= Thomas Saunders (born 1593) =

Sir Thomas Saunders (1593–1653) was an English knight and Buckinghamshire landowner. He was a Member of Parliament, Deputy Lieutenant for Buckinghamshire, High Sheriff of Buckinghamshire and a Parliamentarian army officer during the English Civil War. His surname was often written as Sanders.

==Early life==

Sir Thomas Saunders was the third son of Richard Saunders of Amersham (died 1601) and his wife, Elizabeth née Blount. The Saunders had been major landowners in Buckinghamshire for several generations and his father had been lord of the manors of Moreton in Dinton and Pitchcott. Through his mother, Sir Thomas' first cousin was Henry Blount (knight)
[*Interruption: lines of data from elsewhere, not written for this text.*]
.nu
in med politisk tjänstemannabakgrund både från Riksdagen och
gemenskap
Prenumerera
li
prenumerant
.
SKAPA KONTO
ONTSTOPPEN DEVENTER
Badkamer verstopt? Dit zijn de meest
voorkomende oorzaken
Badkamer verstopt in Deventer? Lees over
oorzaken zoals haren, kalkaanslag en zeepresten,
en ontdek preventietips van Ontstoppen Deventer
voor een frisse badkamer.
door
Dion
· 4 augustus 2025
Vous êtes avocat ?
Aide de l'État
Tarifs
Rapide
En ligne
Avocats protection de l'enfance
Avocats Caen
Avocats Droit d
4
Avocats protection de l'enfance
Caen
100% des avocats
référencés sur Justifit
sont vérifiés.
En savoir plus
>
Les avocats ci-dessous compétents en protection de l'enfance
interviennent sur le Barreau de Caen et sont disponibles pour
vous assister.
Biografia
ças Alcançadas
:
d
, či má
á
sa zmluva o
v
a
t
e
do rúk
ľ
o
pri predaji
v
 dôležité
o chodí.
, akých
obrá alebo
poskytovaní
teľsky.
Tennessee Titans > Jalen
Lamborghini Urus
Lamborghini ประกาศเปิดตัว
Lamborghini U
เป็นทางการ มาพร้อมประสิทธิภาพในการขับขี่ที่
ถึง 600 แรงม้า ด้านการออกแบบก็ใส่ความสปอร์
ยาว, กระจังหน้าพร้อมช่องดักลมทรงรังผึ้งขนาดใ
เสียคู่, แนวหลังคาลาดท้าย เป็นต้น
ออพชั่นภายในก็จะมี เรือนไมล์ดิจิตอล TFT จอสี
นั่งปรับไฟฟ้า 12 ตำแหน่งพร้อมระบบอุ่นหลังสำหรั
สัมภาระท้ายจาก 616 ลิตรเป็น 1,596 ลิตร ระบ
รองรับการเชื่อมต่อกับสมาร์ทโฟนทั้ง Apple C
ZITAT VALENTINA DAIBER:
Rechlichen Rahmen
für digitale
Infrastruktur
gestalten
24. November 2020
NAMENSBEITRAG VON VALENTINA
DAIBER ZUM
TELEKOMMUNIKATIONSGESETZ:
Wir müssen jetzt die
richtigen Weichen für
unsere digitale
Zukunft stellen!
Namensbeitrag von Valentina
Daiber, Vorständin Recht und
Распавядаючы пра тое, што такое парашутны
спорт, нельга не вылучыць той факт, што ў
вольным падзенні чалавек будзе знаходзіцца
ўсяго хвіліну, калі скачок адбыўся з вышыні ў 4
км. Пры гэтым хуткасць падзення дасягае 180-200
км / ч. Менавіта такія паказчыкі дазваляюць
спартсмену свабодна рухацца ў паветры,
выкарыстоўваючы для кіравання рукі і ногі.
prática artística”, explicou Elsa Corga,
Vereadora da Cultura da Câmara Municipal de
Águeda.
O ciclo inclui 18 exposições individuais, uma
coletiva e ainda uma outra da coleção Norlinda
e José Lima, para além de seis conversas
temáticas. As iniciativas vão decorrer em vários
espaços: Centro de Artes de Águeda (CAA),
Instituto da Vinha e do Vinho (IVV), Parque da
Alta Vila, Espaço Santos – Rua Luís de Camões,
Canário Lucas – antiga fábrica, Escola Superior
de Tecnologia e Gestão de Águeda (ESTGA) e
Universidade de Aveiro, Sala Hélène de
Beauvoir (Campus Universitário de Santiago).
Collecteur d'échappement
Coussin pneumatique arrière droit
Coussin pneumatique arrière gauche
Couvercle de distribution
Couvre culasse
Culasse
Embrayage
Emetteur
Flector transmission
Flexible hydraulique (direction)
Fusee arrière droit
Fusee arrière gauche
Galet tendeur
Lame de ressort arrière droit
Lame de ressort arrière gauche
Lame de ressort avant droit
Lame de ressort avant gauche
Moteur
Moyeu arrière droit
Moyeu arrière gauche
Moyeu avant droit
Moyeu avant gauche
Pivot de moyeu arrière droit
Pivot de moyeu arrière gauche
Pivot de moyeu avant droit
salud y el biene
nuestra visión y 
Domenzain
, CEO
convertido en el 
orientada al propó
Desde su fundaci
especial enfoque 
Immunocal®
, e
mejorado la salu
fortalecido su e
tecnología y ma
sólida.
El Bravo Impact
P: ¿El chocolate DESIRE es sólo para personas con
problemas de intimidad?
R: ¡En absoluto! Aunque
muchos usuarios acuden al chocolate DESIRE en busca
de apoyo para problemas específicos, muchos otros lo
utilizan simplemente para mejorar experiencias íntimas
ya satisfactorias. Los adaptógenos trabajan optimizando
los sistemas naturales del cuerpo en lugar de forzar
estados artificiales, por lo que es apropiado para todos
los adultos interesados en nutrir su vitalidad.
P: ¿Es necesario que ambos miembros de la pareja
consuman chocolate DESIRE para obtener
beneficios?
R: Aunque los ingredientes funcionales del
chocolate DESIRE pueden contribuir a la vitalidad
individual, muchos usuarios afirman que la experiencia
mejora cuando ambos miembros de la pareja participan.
Saunders matriculated at King's College, Cambridge in 1613. He was admitted to the Middle Temple that same year.

==Estate==

The manor of Pitchcott had passed from Richard Saunders to John Saunders, his eldest son. John Saunders died in 1623 and the manor passed to his daughter Elizabeth and her husband Sir Walter Pye. Sir Walter and Elizabeth conveyed the manor of Pitchcott to Sir Thomas Saunders and his brother Francis in 1637. Sir Thomas Saunders also owned lands in the nearby parishes of Oving and North Marston.

==Career==

In 1638, Sir Thomas Saunders was a justice of the peace for the county of Buckinghamshire. During the Short Parliament in 1640, Sir Thomas was returned to Parliament as one of the burgesses for the borough of Aylesbury. Due to the fact that the Short Parliament only sat for three weeks, it is unclear whether or not Sir Thomas attended any sessions of Parliament.
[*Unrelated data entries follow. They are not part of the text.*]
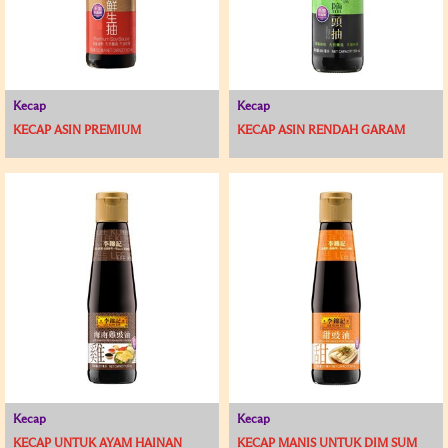
Kecap
Kecap
KECAP ASIN PREMIUM
KECAP ASIN RENDAH GARAM
Kecap
Kecap
KECAP UNTUK AYAM HAINAN
KECAP MANIS UNTUK DIM SUM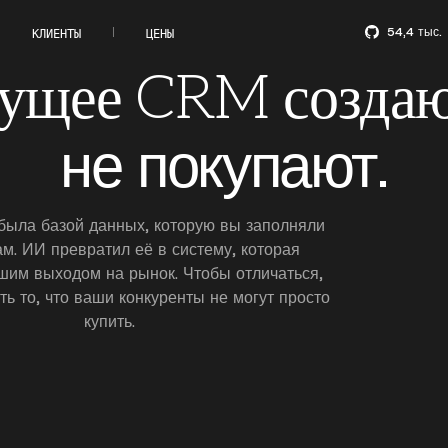
54,4 тыс.
КЛИЕНТЫ
ЦЕНЫ
ущее CRM создаю
не покупают.
ыла базой данных, которую вы заполняли
ам. ИИ превратил её в систему, которая
шим выходом на рынок. Чтобы отличаться,
ть то, что ваши конкуренты не могут просто
купить.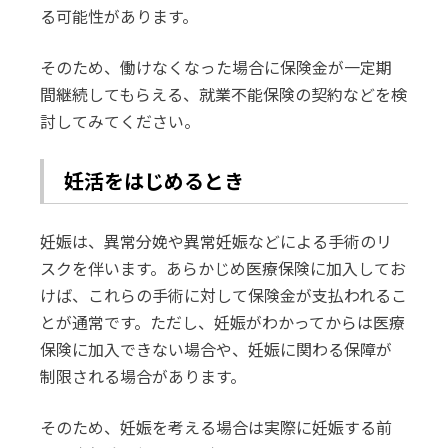
る可能性があります。
そのため、働けなくなった場合に保険金が一定期
間継続してもらえる、就業不能保険の契約などを検
討してみてください。
妊活をはじめるとき
妊娠は、異常分娩や異常妊娠などによる手術のリ
スクを伴います。あらかじめ医療保険に加入してお
けば、これらの手術に対して保険金が支払われるこ
とが通常です。ただし、妊娠がわかってからは医療
保険に加入できない場合や、妊娠に関わる保障が
制限される場合があります。
そのため、妊娠を考える場合は実際に妊娠する前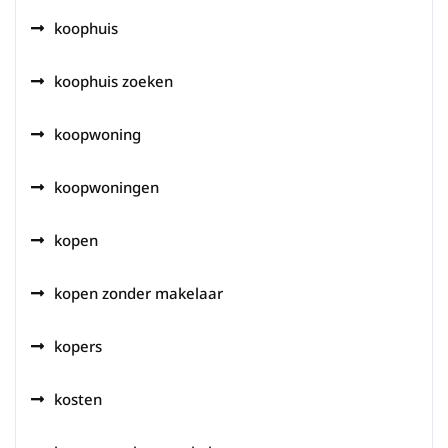
koophuis
koophuis zoeken
koopwoning
koopwoningen
kopen
kopen zonder makelaar
kopers
kosten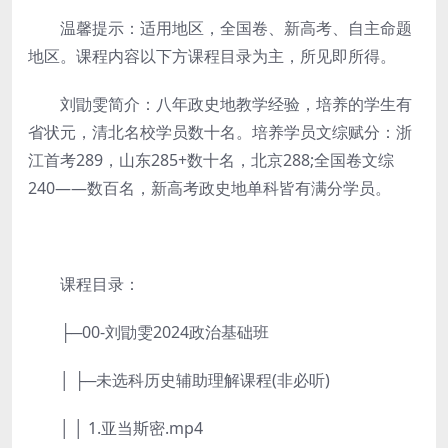
温馨提示：适用地区，全国卷、新高考、自主命题
地区。课程内容以下方课程目录为主，所见即所得。
刘勖雯简介：八年政史地教学经验，培养的学生有
省状元，清北名校学员数十名。培养学员文综赋分：浙
江首考289，山东285+数十名，北京288;全国卷文综
240——数百名，新高考政史地单科皆有满分学员。
课程目录：
├─00-刘勖雯2024政治基础班
│ ├─未选科历史辅助理解课程(非必听)
│ │ 1.亚当斯密.mp4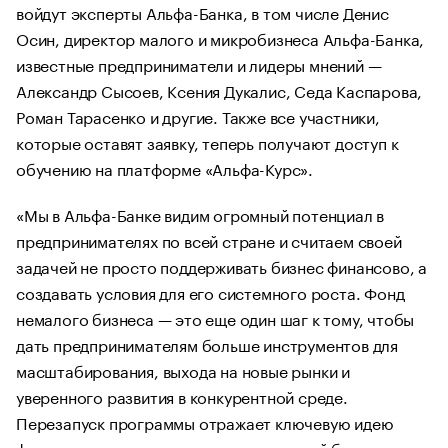
войдут эксперты Альфа-Банка, в том числе Денис
Осин, директор малого и микробизнеса Альфа-Банка,
известные предприниматели и лидеры мнений —
Александр Сысоев, Ксения Дукалис, Седа Каспарова,
Роман Тарасенко и другие. Также все участники,
которые оставят заявку, теперь получают доступ к
обучению на платформе «Альфа-Курс».
«Мы в Альфа-Банке видим огромный потенциал в
предпринимателях по всей стране и считаем своей
задачей не просто поддерживать бизнес финансово, а
создавать условия для его системного роста. Фонд
немалого бизнеса — это еще один шаг к тому, чтобы
дать предпринимателям больше инструментов для
масштабирования, выхода на новые рынки и
уверенного развития в конкурентной среде.
Перезапуск программы отражает ключевую идею
фонда: предприниматели — это не малый бизнес, а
In May 1642, under the authority of Philip Wharton, 4th Baron Wharton, Sir Thomas Saunders was appointed Deputy Lieutenant for the County of Buckinghamshire.
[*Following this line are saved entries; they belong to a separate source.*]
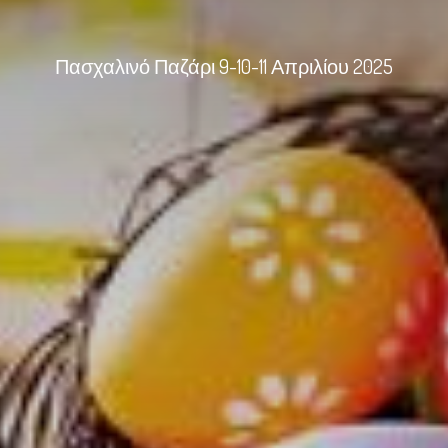
Πασχαλινό Παζάρι 9-10-11 Απριλίου 2025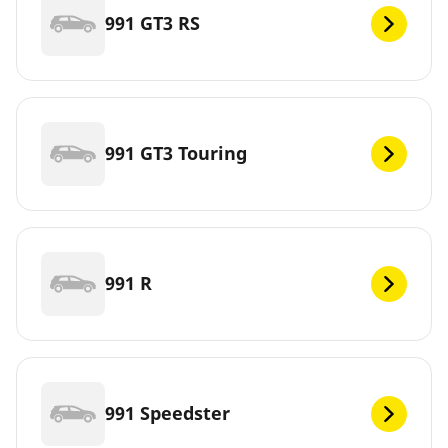
991 GT3 RS
991 GT3 Touring
991 R
991 Speedster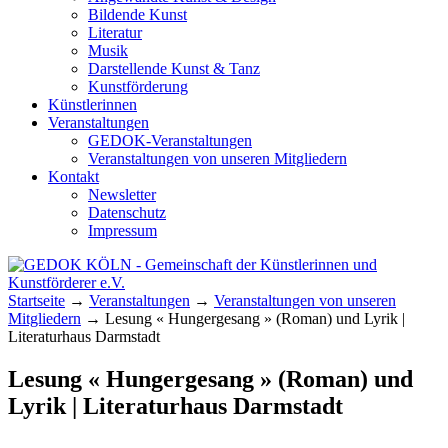
Bildende Kunst
Literatur
Musik
Darstellende Kunst & Tanz
Kunstförderung
Künstlerinnen
Veranstaltungen
GEDOK-Veranstaltungen
Veranstaltungen von unseren Mitgliedern
Kontakt
Newsletter
Datenschutz
Impressum
GEDOK KÖLN
Gemeinschaft der Künstlerinnen und
Startseite
→
Veranstaltungen
→
Veranstaltungen von unseren
Kunstförderer e.V.
Mitgliedern
→
Lesung « Hungergesang » (Roman) und Lyrik |
Literaturhaus Darmstadt
Lesung « Hungergesang » (Roman) und
Lyrik | Literaturhaus Darmstadt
Saunders fought on the side of Parliament at the Battle of Edgehill as a captain in Arthur Goodwin's troop of horse. Sir Thomas retired from the Parliamentary army in January 1643. An account of his experience as a captain in the army is held by the National Archives in Kew.

He once again served as a justice of the peace in 1646. in 1648, he was appointed by Parliament to the committee for the County of Buckinghamshire for the purpose of settling the Militia.

In 1649, Saunders was appointed and served as High Sheriff of Buckinghamshire.

== Family and personal life==

In 1623, Saunders was knighted by James I at Newmarket. Sir Thomas Saunders married Alice Watkins in 1625. Through his wife Alice, he was the brother-in-law of Charles Fleetwood of the Vache, Buckinghamshire.

Thomas Saunders ( -1690) was the eldest son and heir of Sir Thomas Saunders. Thomas would marry Elizabeth Proby (1626- ), the sister of Sir Thomas Proby, 1st Bt.